The Poitevin stands about 165 cm at the withers; minimum height for at five years old is 165 cm for males and 160 cm for mares. It is slow-growing, reaching maturity at six or seven years old.

The body is longer and less heavy than in some other French draft breeds. The head is long and strong, with a convex profile and thick, long ears. The neck is long and the shoulders are sloping. The chest is broad and deep, the withers prominent, the back long and broad, and the hindquarters strong. The legs are well developed and powerful, with large joints. The Poitevin has large hooves, an advantage in wet environments, as an adaptation to the alternately hard and waterlogged marshes upon which it developed. The lower legs are well feathered, and the mane and tail are long and thick. The Poitevin is gentle, calm and robust. Historically the breed has been known for its slow movement and disinterest in pulling, although it can produce significant power if necessary. The breed enjoys human contact, and shows intelligence, although it can also be stubborn. Prolonged effort is its weak point, as the Poitevin sometimes lack endurance.

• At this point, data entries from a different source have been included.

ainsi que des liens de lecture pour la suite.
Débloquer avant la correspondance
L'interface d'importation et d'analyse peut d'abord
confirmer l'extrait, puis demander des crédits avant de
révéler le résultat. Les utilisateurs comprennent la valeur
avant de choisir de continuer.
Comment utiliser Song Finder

The Poitevin may be any solid color, with minimum of white markings; pied horses cannot be registered. The wide range of coat colors may be partly the result of the many breeds that influenced it: black and seal brown (French: noir pangaré) may derive from Flemish and Friesian horses, bay roan was probably inherited from the Brabant breed, while chestnut and chestnut roan may result from the Breton influence; gray and bay are also common. Unusually, the Poitevin may also be striped dun, tan-colored with black mane and tail and primitive markings; this may derive from Spanish horses in the ancestry of the Flemish horses brought to Poitou in the seventeenth century. No other French draft horse displays this color.

== Uses ==

Although the Poitevin has the size and conformation of a draft horse, it has never been bred for draft abilities, and has been little used for draft work. From the seventeenth century until about the time of the First World War, its principal use was the production of mules. Poitevin mares were put to jacks of the large Baudet du Poitou breed of donkey. The resulting Poitevin mules were highly regarded, and from the latter part of the nineteenth century were in demand for agricultural and other work in many parts of the world, including Russia and the United States. In the early twentieth century there were some 50,000 brood mares producing between 18,000 and 20,000 mules per year.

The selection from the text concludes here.